Start of INFORMATION PROVIDED

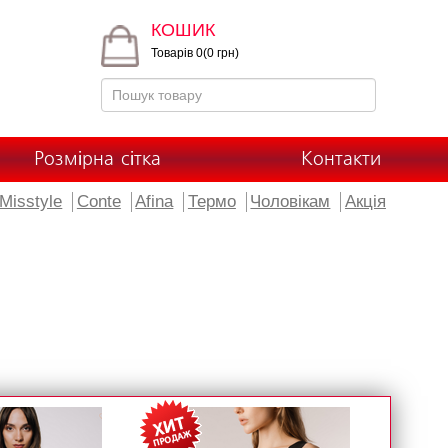
КОШИК
Товарів 0(0 грн)
Розмірна сітка
Контакти
Misstyle
Conte
Afina
Термо
Чоловікам
Акція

End of INFORMATION PROVIDED

### EXERCISE
Omit all pictures while transcribing the entries verbatim.

### SOLUTION FOR THIS EXERCISE
КОШИК
Товарів 0(0 грн)
Розмірна сітка
Контакти
Misstyle
Conte
Afina
Термо
Чоловікам
Акція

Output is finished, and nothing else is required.